This is how the explain plan of the ‘select avg(length(a)) from column_encryption’ SQL:

----------------------------------------------------------------------------------------
| Id  | Operation	   | Name	       | Rows  | Bytes | Cost (%CPU)| Time     |
----------------------------------------------------------------------------------------
|   0 | SELECT STATEMENT   |		       |       |       |     3 (100)|	       |
|   1 |  SORT AGGREGATE    |		       |     1 |    53 |	    |	       |
|   2 |   TABLE ACCESS FULL| COLUMN_ENCRYPTION |     1 |    53 |     3	 (0)| 00:00:01 |
----------------------------------------------------------------------------------------

If you look back to the grepped debugtrace, and the execution plan:
Line 1: the sort aggregate rowsource (qergsFetch).
Line 4: the table acces full (qertbFetch).
Line 5: here a logical read (kcbgtcr) is issued, and because the block didn’t exist in the cache, was physically read (line 6: pread64). This is the segment header, the “real” scan of data blocks has not been started yet.
Line 11: this is the ultra fast full table scan (kdstf00001010000000km). My guess is this function is a full table scan function with certain decisions hard coded, instead of choices made on runtime, so the in-CPU execution prediction runs into less branch mispredictions.
Line 12: this is the part of the full table scan for fetching (loading) the data (kdst_fetch). What is special here is that a multiblock read is done, the kcbgtcr function triggers a single physical read for multiple logical blocks, which are later fetched per block (kdst_fetch and kcbgtcr functions starting from line 32, 38, etc).
Line 19: this function executes row based functions and aggregates the results per block/fetch (qesaAggNonDistSS).
Line 20: as part of fetching the row and executing functions, the row value is evaluated first (evaopn2).
Line 21/22: here the column is decrypted (made visible by the ztchsh1n/ztchsh1f functions, not necessarily the decryption functions theirselves).
Line 26/29: here probably the length (evalen) and average (qeaeAvg) row functions are executed.
Line 32: the next block is processed, but no rows are found, and thus no need to execute rowsource (qe*) functions afterwards.
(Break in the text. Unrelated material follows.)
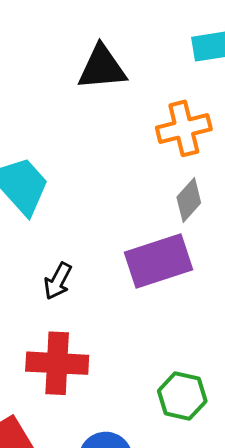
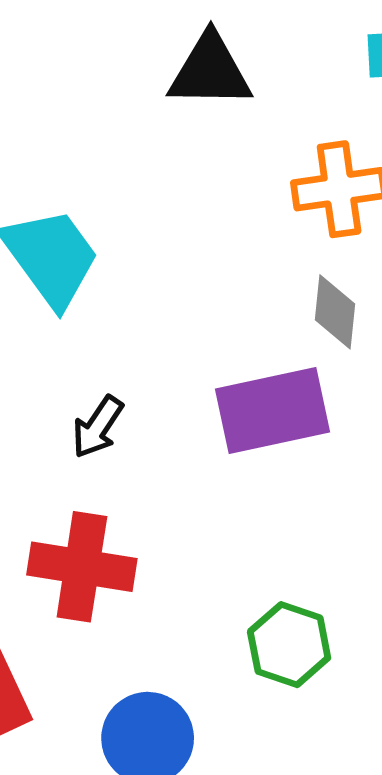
gray diamond: (189, 200) -> (335, 312), turned -42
So, what do we know at this point regarding column encryption?
– Columns that are encrypted are stored encrypted in the block in the buffer cache.
– Which means they have to be decrypted every time the column values are read, which is different from tablespace encryption, for which a block is encrypted, and is decrypted whenever a block is read into the buffer cache.
– Functions related to column encryption specifically (different functions than seen with tablespace encryption) take roughly 40% of the time in my case.
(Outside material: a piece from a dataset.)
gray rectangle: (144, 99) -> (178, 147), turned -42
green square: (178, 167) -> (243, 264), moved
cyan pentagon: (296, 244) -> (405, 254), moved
Can the time spend on column decryption be optimised?
There are multiple ways you can change the way Oracle applies column encryption. There are four encryption types: 3DES168, AES128, AES192 and AES256. The default is AES192.
Here are query timings of doing a select avg(length(a)) from TABLE on my “large” table with 32 million rows:

3DES168 4:53
AES256 1:09
AES192 1:06
AES128 1:03

A way to optimise column encryption is to specify not to use an extra verification by specifying ‘nomac’ at the encryption definition of the column. This saves space (by default, extra space is used for the message abstract that is used by the verification for every column). These are the timings with the ‘nomac’ addition to disable encryption verification:

3DES168 3:59
AES256 0:26
AES192 0:23
AES128 0:22

This shows a significant reduction of time. However, if no encryption at all is applied to the column, the query timing is 0:03.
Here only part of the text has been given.